Another main finding of this study is that no patients developed recurrence of AS. To the best of our knowledge, this is the first study to evaluate the recurrence of AS in detail using histopathological methods. Generally, recurrent glomerulonephritis or glomerulopathy may cause graft loss in kidney transplantation, but most nephrologists believe that patients with AS do not develop recurrence. However, several recent clinical and experimental studies have implied that GBM type IV collagen originates from podocytes recruited from the recipient’s bone marrow-derived cells, suggesting the possibility of recurrence of AS. For example, Abrahamson clearly demonstrated that α3α4α5 chains are produced only by podocytes, as evidenced by immunoelectron microscopic examination [10]. In human kidney transplantation research, Becker showed that recipient-derived podocytes were found in 4 of 8 biopsies, representing 3 of 6 patients, and that 5 of the 740 podocytes examined in the female-donated allograft were male-derived, using fluorescence in situ hybridization for the X and Y chromosomes [11]. In addition, Sugimoto et al. reported that bone marrow transplantation from wild-type mice to Alport model mice (COL4A3 −/−) improved the symptoms of AS and the level of protein produced from bone marrow-derived cells [12]. Therefore, we initially hypothesized that the podocytes of allografts can be replaced by recipient-derived podocytes that cannot synthesize α3α4α5 chains, resulting in deficiency of the GBM of allograft. However, we found that the structure of the GBM remained normal and that no deficiencies of the α5 chains in the GBM occurred, even long after kidney transplantation, suggesting that AS does not recur histologically. We speculated following two mechanisms for this phenomenon:1) a very small number of donor derived podocytes were replaced by recipient derived ones [11], or 2) podocytes injury is rare in recipients with AS, and both podocytes and GBM turnover was not evident [20‐22]. Additionally, only few recipients in Alport group showed hematuria in the latest examination (11.1%, Table 1), which further strengthen no histological recurrence of AS because electron microscopy might underestimate the presence of GBM changes of AS due to sampling bias.

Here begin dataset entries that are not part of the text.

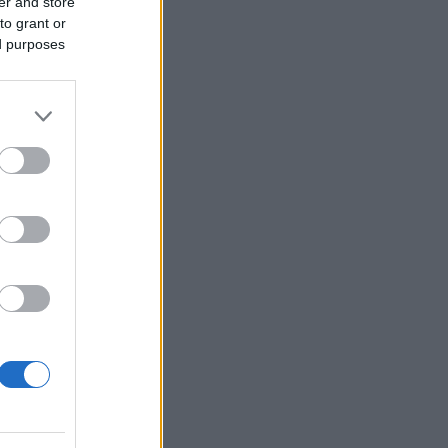
er and store
to grant or
ed purposes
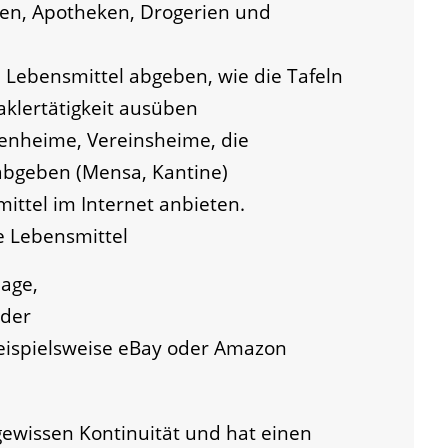
len, Apotheken, Drogerien und
h Lebensmittel abgeben, wie die Tafeln
aklertätigkeit ausüben
tenheime, Vereinsheime, die
abgeben (Mensa, Kantine)
ttel im Internet anbieten.
ie Lebensmittel
age,
oder
eispielsweise eBay oder Amazon
 gewissen Kontinuität und hat einen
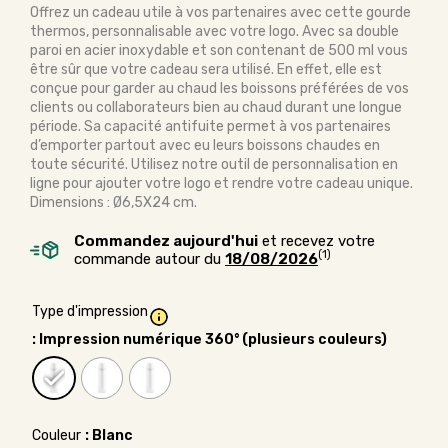
Offrez un cadeau utile à vos partenaires avec cette gourde
thermos, personnalisable avec votre logo. Avec sa double
paroi en acier inoxydable et son contenant de 500 ml vous
être sûr que votre cadeau sera utilisé. En effet, elle est
conçue pour garder au chaud les boissons préférées de vos
clients ou collaborateurs bien au chaud durant une longue
période. Sa capacité antifuite permet à vos partenaires
d’emporter partout avec eu leurs boissons chaudes en
toute sécurité. Utilisez notre outil de personnalisation en
ligne pour ajouter votre logo et rendre votre cadeau unique.
Dimensions : Ø6,5X24 cm.
Commandez aujourd'hui
et recevez votre
(1)
commande autour du
18/08/2026
Type d'impression
: Impression numérique 360° (plusieurs couleurs)
Couleur
: Blanc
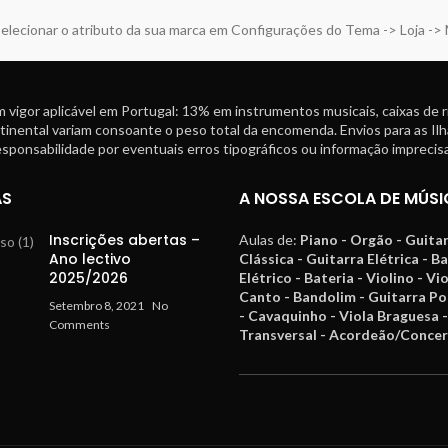
elecionar o atributo da sua marca em Configurações do Tema -> Loja ->
 vigor aplicável em Portugal: 13% em instrumentos musicais, caixas de 
tinental variam consoante o peso total da encomenda. Envios para as Ilh
ponsabilidade por eventuais erros tipográficos ou informação imprecisa
AS
A NOSSA ESCOLA DE MÚSI
Inscrições abertas –
Aulas de:
Piano - Orgão - Guita
Ano lectivo
Clássica - Guitarra Elétrica - B
2025/2026
Elétrico - Bateria - Violino - Vi
Canto - Bandolim - Guitarra P
Setembro 8, 2021
No
- Cavaquinho - Viola Braguesa -
Comments
Transversal - Acordeão/Concer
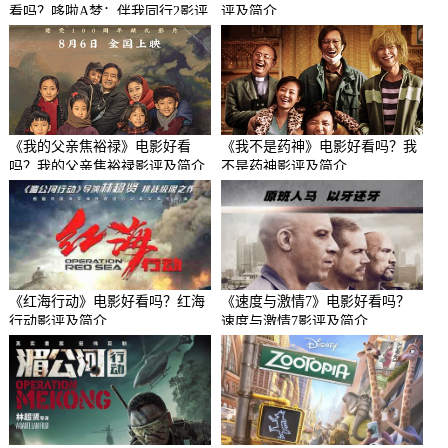
看吗？哆啦A梦：伴我同行2影评
评及简介
及简介
《我的父亲焦裕禄》电影好看
《我不是药神》电影好看吗？我
吗？我的父亲焦裕禄影评及简介
不是药神影评及简介
《红海行动》电影好看吗？红海
《速度与激情7》电影好看吗？
行动影评及简介
速度与激情7影评及简介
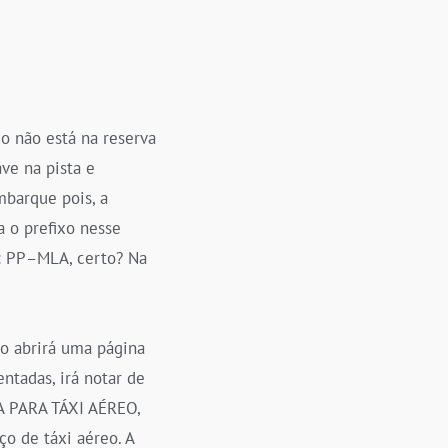
xo não está na reserva
ve na pista e
mbarque pois, a
ra o prefixo nesse
x: PP–MLA, certo? Na
go abrirá uma página
ntadas, irá notar de
A PARA TÁXI AÉREO,
ço de táxi aéreo. A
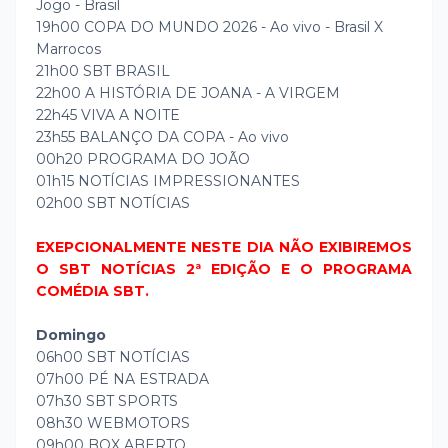
Jogo - Brasil
19h00 COPA DO MUNDO 2026 - Ao vivo - Brasil X
Marrocos
21h00 SBT BRASIL
22h00 A HISTÓRIA DE JOANA - A VIRGEM
22h45 VIVA A NOITE
23h55 BALANÇO DA COPA - Ao vivo
00h20 PROGRAMA DO JOÃO
01h15 NOTÍCIAS IMPRESSIONANTES
02h00 SBT NOTÍCIAS
EXEPCIONALMENTE NESTE DIA NÃO EXIBIREMOS
O SBT NOTÍCIAS 2ª EDIÇÃO E O PROGRAMA
COMÉDIA SBT.
Domingo
06h00 SBT NOTÍCIAS
07h00 PÉ NA ESTRADA
07h30 SBT SPORTS
08h30 WEBMOTORS
09h00 BOX ABERTO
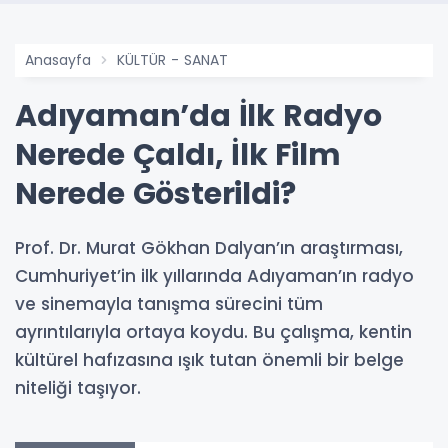
Anasayfa
KÜLTÜR - SANAT
Adıyaman’da İlk Radyo
Nerede Çaldı, İlk Film
Nerede Gösterildi?
Prof. Dr. Murat Gökhan Dalyan’ın araştırması,
Cumhuriyet’in ilk yıllarında Adıyaman’ın radyo
ve sinemayla tanışma sürecini tüm
ayrıntılarıyla ortaya koydu. Bu çalışma, kentin
kültürel hafızasına ışık tutan önemli bir belge
niteliği taşıyor.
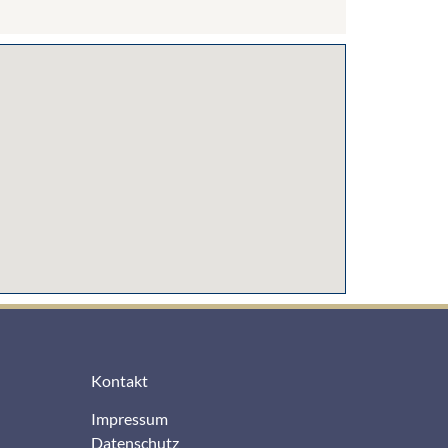
Kontakt
Impressum
Datenschutz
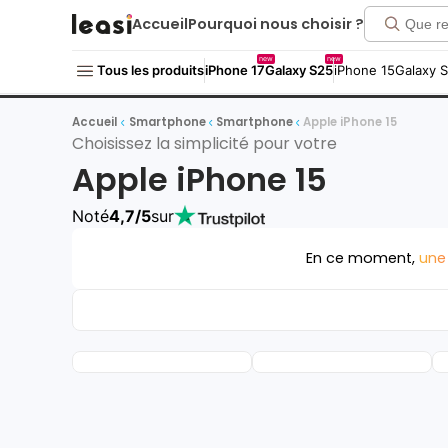
Accueil
Pourquoi nous choisir ?
new
new
Tous les produits
iPhone 17
Galaxy S25
iPhone 15
Galaxy 
Accueil
Smartphone
Smartphone
Apple iPhone 15
Choisissez la simplicité pour votre
Apple iPhone 15
Noté
4,7/5
sur
En ce moment,
une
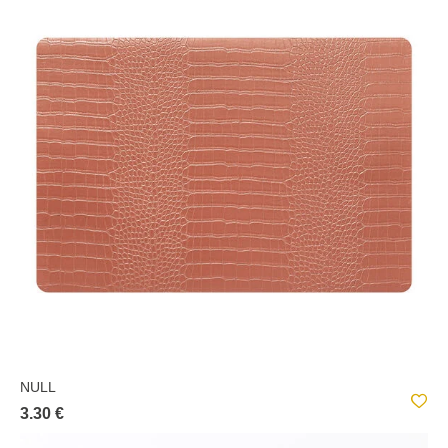
NULL
3.30 €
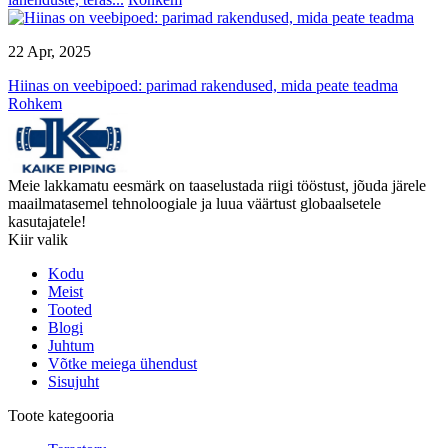
22 Apr, 2025
Hiinas on veebipoed: parimad rakendused, mida peate teadma
Rohkem
Meie lakkamatu eesmärk on taaselustada riigi tööstust, jõuda järele
maailmatasemel tehnoloogiale ja luua väärtust globaalsetele
kasutajatele!
Kiir valik
Kodu
Meist
Tooted
Blogi
Juhtum
Võtke meiega ühendust
Sisujuht
Toote kategooria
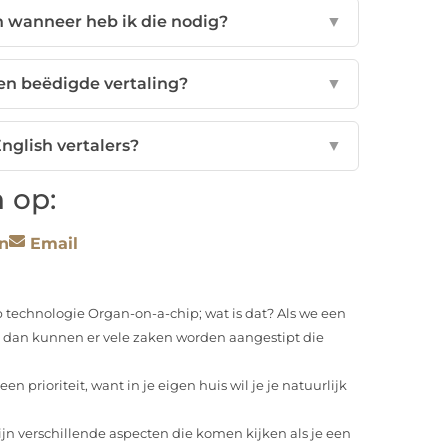
n wanneer heb ik die nodig?
▼
en beëdigde vertaling?
▼
nglish vertalers?
▼
 op:
n
Email
 technologie Organ-on-a-chip; wat is dat? Als we een
 dan kunnen er vele zaken worden aangestipt die
en prioriteit, want in je eigen huis wil je je natuurlijk
ijn verschillende aspecten die komen kijken als je een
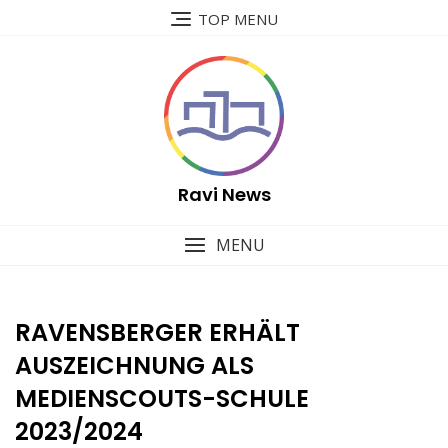
Skip
TOP MENU
to
content
Ravi News
MENU
RAVENSBERGER ERHÄLT
AUSZEICHNUNG ALS
MEDIENSCOUTS-SCHULE
2023/2024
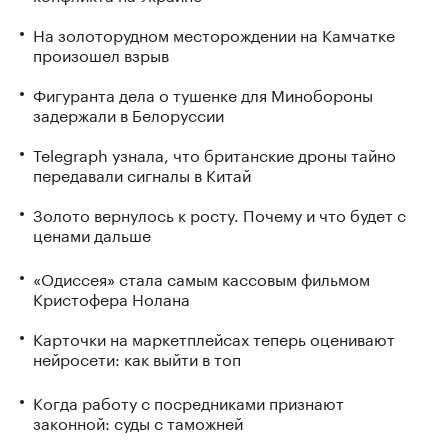
На золоторудном месторождении на Камчатке
произошел взрыв
Фигуранта дела о тушенке для Минобороны
задержали в Белоруссии
Telegraph узнала, что британские дроны тайно
передавали сигналы в Китай
Золото вернулось к росту. Почему и что будет с
ценами дальше
«Одиссея» стала самым кассовым фильмом
Кристофера Нолана
Карточки на маркетплейсах теперь оценивают
нейросети: как выйти в топ
Когда работу с посредниками признают
законной: суды с таможней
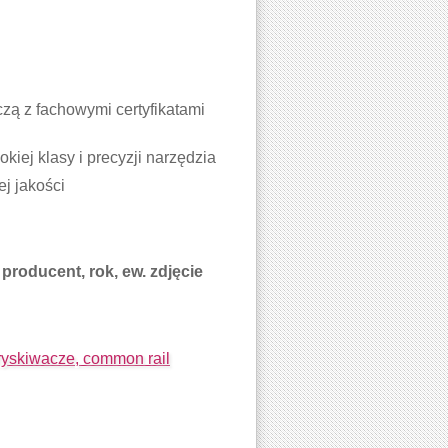
ą z fachowymi certyfikatami
iej klasy i precyzji narzędzia
j jakości
producent, rok, ew. zdjęcie
skiwacze, common rail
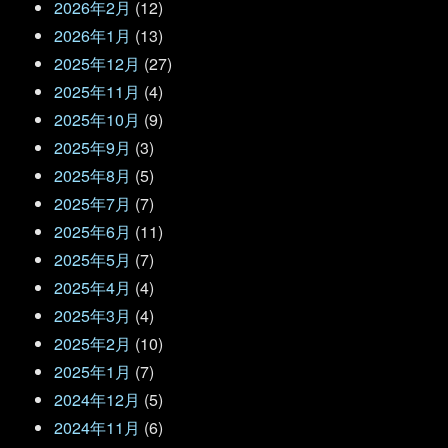
2026年2月
(12)
2026年1月
(13)
2025年12月
(27)
2025年11月
(4)
2025年10月
(9)
2025年9月
(3)
2025年8月
(5)
2025年7月
(7)
2025年6月
(11)
2025年5月
(7)
2025年4月
(4)
2025年3月
(4)
2025年2月
(10)
2025年1月
(7)
2024年12月
(5)
2024年11月
(6)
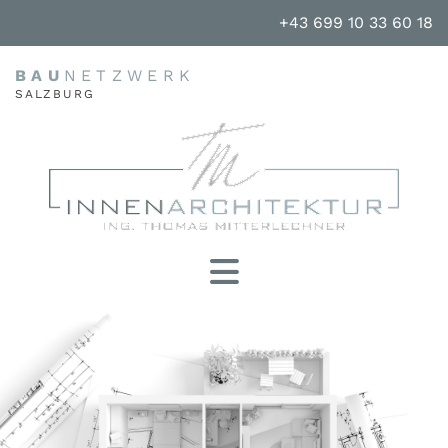
+43 699 10 33 60 18
BAU
NETZWERK
SALZBURG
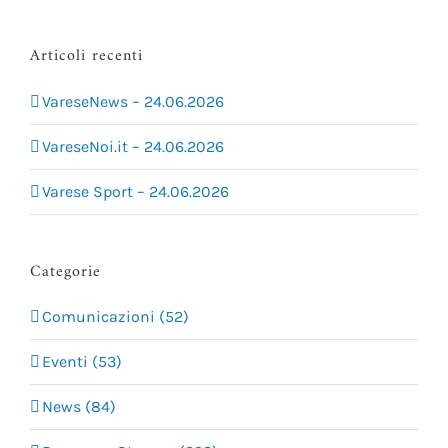
Articoli recenti
VareseNews – 24.06.2026
VareseNoi.it – 24.06.2026
Varese Sport – 24.06.2026
Categorie
Comunicazioni (52)
Eventi (53)
News (84)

The strengths of this study include the selection of controls (propensity-score analysis with matching of six factors: recipient and donor age, number of transplants, donor-specific antibody positivity, donor resources, and era of transplantation) and longer observational periods than in previous reports (99.5 vs. 75.4 months) [15]. Limitations include the retrospective design, small sample size due to the rarity of AS, lack of genetic information, and performance of few allograft biopsies because the allograft function was relatively good, even long after kidney transplantation, in recipients with AS.

Our data demonstrate that graft survival in patients with AS is similar to that in patients with other primary diseases in the Japanese population. Careful selection of living donors is necessary for the successful management of kidney transplantation in patients with AS. Neither deficiency of the α5 chains (type IV collagen) nor GBM abnormalities were detected in the kidney allograft biopsies, indicating that AS recurrence was not present or was very limited in recipients with AS. Further pathological analysis with a longer follow-up to evaluate the possible recurrence of AS and transmission of thin basement membrane disease from affected relatives will contribute to a better understanding of kidney transplantation in patients with AS.